§ DATA FOR PROCESSING:
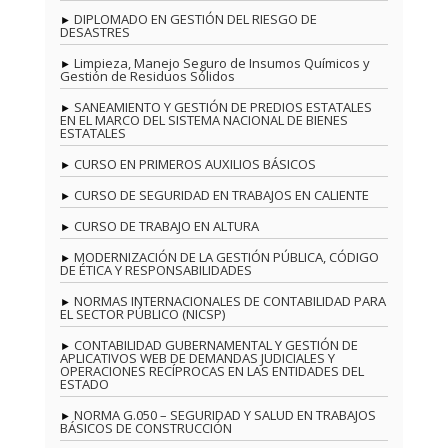
DIPLOMADO EN GESTIÓN DEL RIESGO DE
DESASTRES
Limpieza, Manejo Seguro de Insumos Químicos y
Gestión de Residuos Sólidos
SANEAMIENTO Y GESTIÓN DE PREDIOS ESTATALES
EN EL MARCO DEL SISTEMA NACIONAL DE BIENES
ESTATALES
CURSO EN PRIMEROS AUXILIOS BÁSICOS
CURSO DE SEGURIDAD EN TRABAJOS EN CALIENTE
CURSO DE TRABAJO EN ALTURA
MODERNIZACIÓN DE LA GESTIÓN PÚBLICA, CÓDIGO
DE ÉTICA Y RESPONSABILIDADES
NORMAS INTERNACIONALES DE CONTABILIDAD PARA
EL SECTOR PÚBLICO (NICSP)
CONTABILIDAD GUBERNAMENTAL Y GESTIÓN DE
APLICATIVOS WEB DE DEMANDAS JUDICIALES Y
OPERACIONES RECÍPROCAS EN LAS ENTIDADES DEL
ESTADO
NORMA G.050 – SEGURIDAD Y SALUD EN TRABAJOS
BÁSICOS DE CONSTRUCCIÓN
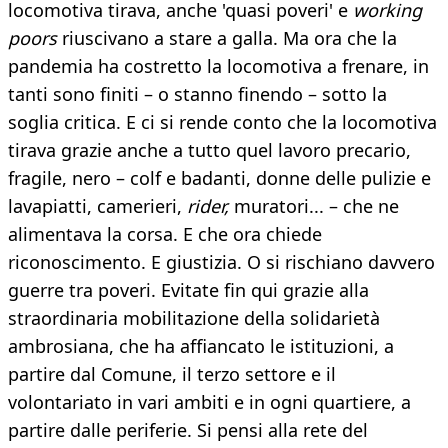
locomotiva tirava, anche 'quasi poveri' e
working
poors
riuscivano a stare a galla. Ma ora che la
pandemia ha costretto la locomotiva a frenare, in
tanti sono finiti – o stanno finendo – sotto la
soglia critica. E ci si rende conto che la locomotiva
tirava grazie anche a tutto quel lavoro precario,
fragile, nero – colf e badanti, donne delle pulizie e
lavapiatti, camerieri,
rider,
muratori... – che ne
alimentava la corsa. E che ora chiede
riconoscimento. E giustizia. O si rischiano davvero
guerre tra poveri. Evitate fin qui grazie alla
straordinaria mobilitazione della solidarietà
ambrosiana, che ha affiancato le istituzioni, a
partire dal Comune, il terzo settore e il
volontariato in vari ambiti e in ogni quartiere, a
partire dalle periferie. Si pensi alla rete del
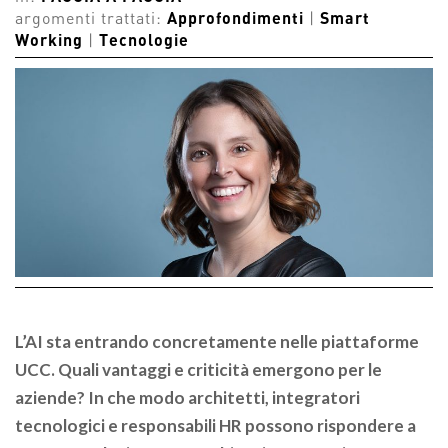
argomenti trattati:
Approfondimenti
|
Smart
Working
|
Tecnologie
L’AI sta entrando concretamente nelle piattaforme
UCC. Quali vantaggi e criticità emergono per le
aziende? In che modo architetti, integratori
tecnologici e responsabili HR possono rispondere a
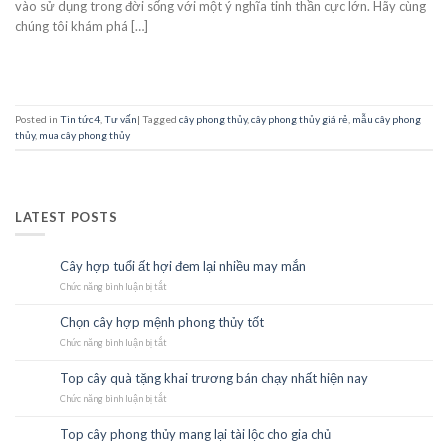
vào sử dụng trong đời sống với một ý nghĩa tinh thần cực lớn. Hãy cùng
chúng tôi khám phá […]
CONTINUE READING
→
Posted in
Tin tức4
,
Tư vấn
|
Tagged
cây phong thủy
,
cây phong thủy giá rẻ
,
mẫu cây phong
thủy
,
mua cây phong thủy
LATEST POSTS
Cây hợp tuổi ất hợi đem lại nhiều may mắn
23
Th10
Chức năng bình luận bị tắt
ở
Cây
hợp
Chọn cây hợp mệnh phong thủy tốt
23
tuổi
Th10
Chức năng bình luận bị tắt
ất
ở
hợi
Chọn
đem
cây
Top cây quà tặng khai trương bán chạy nhất hiện nay
22
lại
hợp
Th10
Chức năng bình luận bị tắt
nhiều
mệnh
ở
may
phong
Top
mắn
thủy
cây
Top cây phong thủy mang lại tài lộc cho gia chủ
21
tốt
quà
Th10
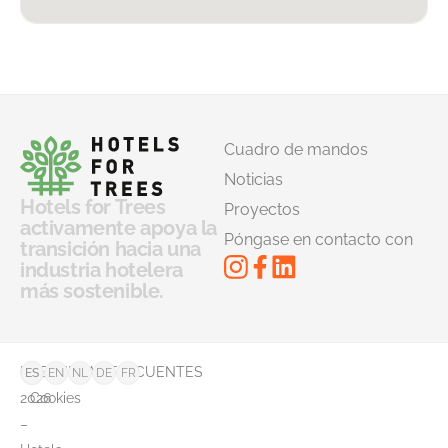
Cuadro de mandos
Noticias
Hotels for Trees
Proyectos
activamente apoya la
Póngase en contacto con
transición hacia una
industria hotelera
más sostenible.
©
PREGUNTAS FRECUENTES
ES
EN
NL
DE
FR
2026
Cookies
–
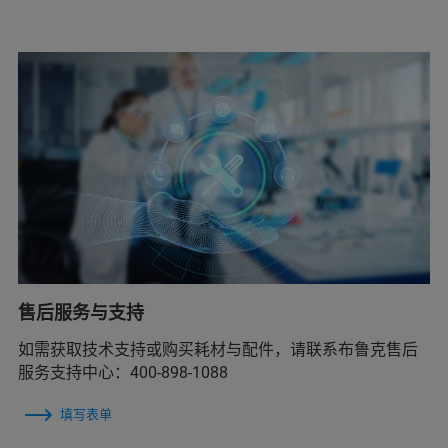
售后服务与支持
如需获取技术支持或购买耗材与配件，请联系布鲁克售后
服务支持中心：400-898-1088
填写表单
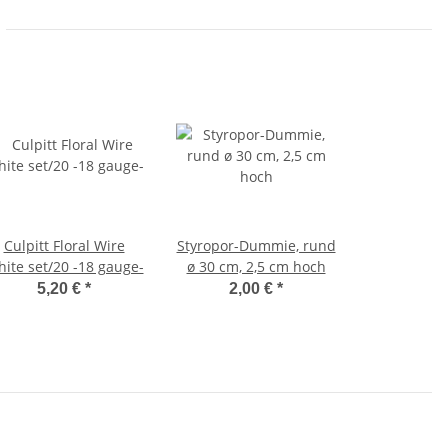
Culpitt Floral Wire
Styropor-Dummie, rund
ite set/20 -18 gauge-
ø 30 cm, 2,5 cm hoch
5,20 €
*
2,00 €
*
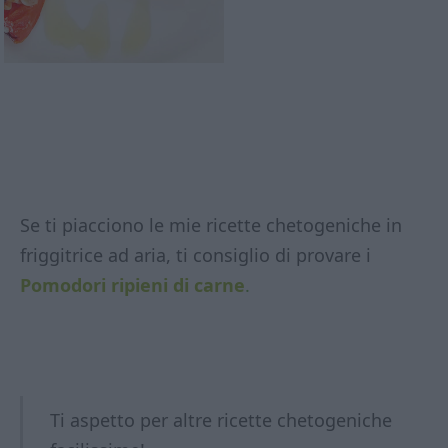
Se ti piacciono le mie ricette chetogeniche in
friggitrice ad aria, ti consiglio di provare i
Pomodori ripieni di carne
.
Ti aspetto per altre ricette chetogeniche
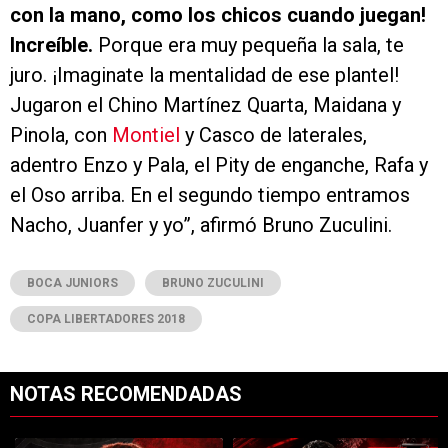
con la mano, como los chicos cuando juegan!
Increíble.
Porque era muy pequeña la sala, te
juro. ¡Imaginate la mentalidad de ese plantel!
Jugaron el Chino Martínez Quarta, Maidana y
Pinola, con
Montiel
y Casco de laterales,
adentro Enzo y Pala, el Pity de enganche, Rafa y
el Oso arriba. En el segundo tiempo entramos
Nacho, Juanfer y yo”, afirmó Bruno Zuculini.
BOCA JUNIORS
BRUNO ZUCULINI
COPA LIBERTADORES 2018
NOTAS RECOMENDADAS
Este listado muestra los artículos con más comentarios en los últimos 7
Un artículo de tendencia con el título "River cierra acuerdo con Atlé
Un artículo de tendencia con el tí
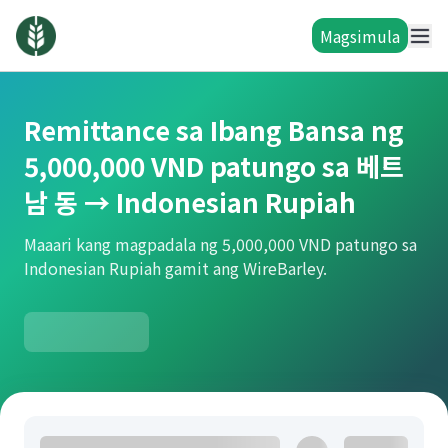
Magsimula
Remittance sa Ibang Bansa ng
5,000,000 VND patungo sa 베트
남 동 → Indonesian Rupiah
Maaari kang magpadala ng 5,000,000 VND patungo sa
Indonesian Rupiah gamit ang WireBarley.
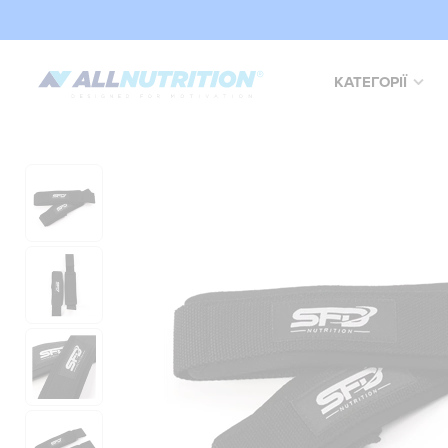
КАТЕГОРІЇ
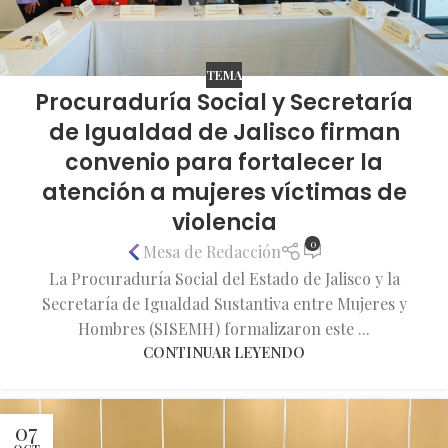
TEMA
Procuraduría Social y Secretaría
de Igualdad de Jalisco firman
convenio para fortalecer la
atención a mujeres víctimas de
violencia
0
Mesa de Redacción
La Procuraduría Social del Estado de Jalisco y la
Secretaría de Igualdad Sustantiva entre Mujeres y
Hombres (SISEMH) formalizaron este ...
CONTINUAR LEYENDO
07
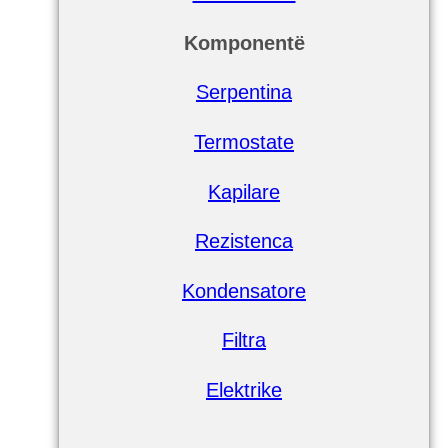
Komponentë
Serpentina
Termostate
Kapilare
Rezistenca
Kondensatore
Filtra
Elektrike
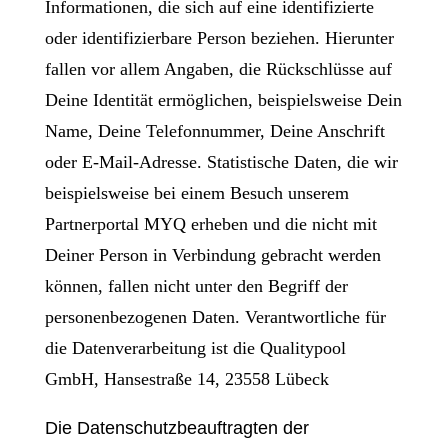
Informationen, die sich auf eine identifizierte
oder identifizierbare Person beziehen. Hierunter
fallen vor allem Angaben, die Rückschlüsse auf
Deine Identität ermöglichen, beispielsweise Dein
Name, Deine Telefonnummer, Deine Anschrift
oder E-Mail-Adresse. Statistische Daten, die wir
beispielsweise bei einem Besuch unserem
Partnerportal MYQ erheben und die nicht mit
Deiner Person in Verbindung gebracht werden
können, fallen nicht unter den Begriff der
personenbezogenen Daten. Verantwortliche für
die Datenverarbeitung ist die Qualitypool
GmbH, Hansestraße 14, 23558 Lübeck
Die Datenschutzbeauftragten der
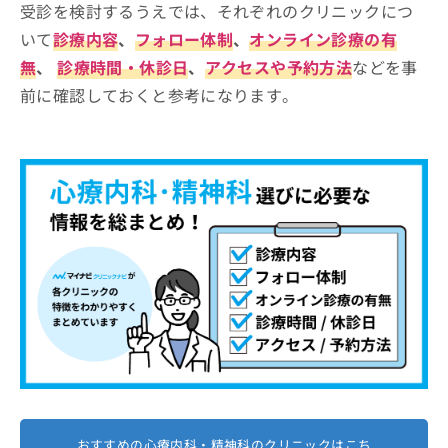
受診を検討するうえでは、それぞれのクリニックにつ
いて
診療内容
、
フォロー体制
、
オンライン診療の有
無
、
診療時間・休診日
、
アクセスや予約方法
などを事
前に確認しておくと参考になります。
おすすめの心療内科・精神科のクリニックはこち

§ DESCRIPTION OF THE TASK:
Each entry above should be printed again word for word, with any picture dropped.

§ WRITTEN SOLUTION:
DIPLOMADO EN GESTIÓN DEL RIESGO DE
DESASTRES
Limpieza, Manejo Seguro de Insumos Químicos y
Gestión de Residuos Sólidos
SANEAMIENTO Y GESTIÓN DE PREDIOS ESTATALES
EN EL MARCO DEL SISTEMA NACIONAL DE BIENES
ESTATALES
CURSO EN PRIMEROS AUXILIOS BÁSICOS
CURSO DE SEGURIDAD EN TRABAJOS EN CALIENTE
CURSO DE TRABAJO EN ALTURA
MODERNIZACIÓN DE LA GESTIÓN PÚBLICA, CÓDIGO
DE ÉTICA Y RESPONSABILIDADES
NORMAS INTERNACIONALES DE CONTABILIDAD PARA
EL SECTOR PÚBLICO (NICSP)
CONTABILIDAD GUBERNAMENTAL Y GESTIÓN DE
APLICATIVOS WEB DE DEMANDAS JUDICIALES Y
OPERACIONES RECÍPROCAS EN LAS ENTIDADES DEL
ESTADO
NORMA G.050 – SEGURIDAD Y SALUD EN TRABAJOS
BÁSICOS DE CONSTRUCCIÓN
locomotiva tirava, anche 'quasi poveri' e
working
poors
riuscivano a stare a galla. Ma ora che la
pandemia ha costretto la locomotiva a frenare, in
tanti sono finiti – o stanno finendo – sotto la
soglia critica. E ci si rende conto che la locomotiva
tirava grazie anche a tutto quel lavoro precario,
fragile, nero – colf e badanti, donne delle pulizie e
lavapiatti, camerieri,
rider,
muratori... – che ne
alimentava la corsa. E che ora chiede
riconoscimento. E giustizia. O si rischiano davvero
guerre tra poveri. Evitate fin qui grazie alla
straordinaria mobilitazione della solidarietà
ambrosiana, che ha affiancato le istituzioni, a
partire dal Comune, il terzo settore e il
volontariato in vari ambiti e in ogni quartiere, a
partire dalle periferie. Si pensi alla rete del
argomenti trattati:
Approfondimenti
|
Smart
Working
|
Tecnologie
L’AI sta entrando concretamente nelle piattaforme
UCC. Quali vantaggi e criticità emergono per le
aziende? In che modo architetti, integratori
tecnologici e responsabili HR possono rispondere a
vào sử dụng trong đời sống với một ý nghĩa tinh thần cực lớn. Hãy cùng
chúng tôi khám phá […]
CONTINUE READING
→
Posted in
Tin tức4
,
Tư vấn
|
Tagged
cây phong thủy
,
cây phong thủy giá rẻ
,
mẫu cây phong
thủy
,
mua cây phong thủy
LATEST POSTS
Cây hợp tuổi ất hợi đem lại nhiều may mắn
23
Th10
Chức năng bình luận bị tắt
ở
Cây
hợp
Chọn cây hợp mệnh phong thủy tốt
23
tuổi
Th10
Chức năng bình luận bị tắt
ất
ở
hợi
Chọn
đem
cây
Top cây quà tặng khai trương bán chạy nhất hiện nay
22
lại
hợp
Th10
Chức năng bình luận bị tắt
nhiều
mệnh
ở
may
phong
Top
mắn
thủy
cây
Top cây phong thủy mang lại tài lộc cho gia chủ
21
tốt
quà
Th10
Cuadro de mandos
Noticias
Hotels for Trees
Proyectos
activamente apoya la
Póngase en contacto con
transición hacia una
industria hotelera
más sostenible.
©
PREGUNTAS FRECUENTES
ES
EN
NL
DE
FR
2026
Cookies
–
售后服务与支持
如需获取技术支持或购买耗材与配件，请联系布鲁克售后
服务支持中心：400-898-1088
填写表单
Culpitt Floral Wire
Styropor-Dummie, rund
ite set/20 -18 gauge-
ø 30 cm, 2,5 cm hoch
5,20 €
*
2,00 €
*
Se ti piacciono le mie ricette chetogeniche in
friggitrice ad aria, ti consiglio di provare i
Pomodori ripieni di carne
.
Ti aspetto per altre ricette chetogeniche
con la mano, como los chicos cuando juegan!
Increíble.
Porque era muy pequeña la sala, te
juro. ¡Imaginate la mentalidad de ese plantel!
Jugaron el Chino Martínez Quarta, Maidana y
Pinola, con
Montiel
y Casco de laterales,
adentro Enzo y Pala, el Pity de enganche, Rafa y
el Oso arriba. En el segundo tiempo entramos
Nacho, Juanfer y yo”, afirmó Bruno Zuculini.
BOCA JUNIORS
BRUNO ZUCULINI
COPA LIBERTADORES 2018
NOTAS RECOMENDADAS
Este listado muestra los artículos con más comentarios en los últimos 7
Un artículo de tendencia con el título "River cierra acuerdo con Atlé
Un artículo de tendencia con el tí
Magsimula
Remittance sa Ibang Bansa ng
5,000,000 VND patungo sa 베트
남 동 → Indonesian Rupiah
Maaari kang magpadala ng 5,000,000 VND patungo sa
Indonesian Rupiah gamit ang WireBarley.
КАТЕГОРІЇ
TEMA
Procuraduría Social y Secretaría
de Igualdad de Jalisco firman
convenio para fortalecer la
atención a mujeres víctimas de
violencia
0
Mesa de Redacción
La Procuraduría Social del Estado de Jalisco y la
Secretaría de Igualdad Sustantiva entre Mujeres y
Hombres (SISEMH) formalizaron este ...
CONTINUAR LEYENDO
07
Komponentë
Serpentina
Termostate
Kapilare
Rezistenca
Kondensatore
Filtra
Elektrike
Informationen, die sich auf eine identifizierte
oder identifizierbare Person beziehen. Hierunter
fallen vor allem Angaben, die Rückschlüsse auf
Deine Identität ermöglichen, beispielsweise Dein
Name, Deine Telefonnummer, Deine Anschrift
oder E-Mail-Adresse. Statistische Daten, die wir
beispielsweise bei einem Besuch unserem
Partnerportal MYQ erheben und die nicht mit
Deiner Person in Verbindung gebracht werden
können, fallen nicht unter den Begriff der
personenbezogenen Daten. Verantwortliche für
die Datenverarbeitung ist die Qualitypool
GmbH, Hansestraße 14, 23558 Lübeck
Die Datenschutzbeauftragten der
受診を検討するうえでは、それぞれのクリニックにつ
いて
診療内容
、
フォロー体制
、
オンライン診療の有
無
、
診療時間・休診日
、
アクセスや予約方法
などを事
前に確認しておくと参考になります。
おすすめの心療内科・精神科のクリニックはこち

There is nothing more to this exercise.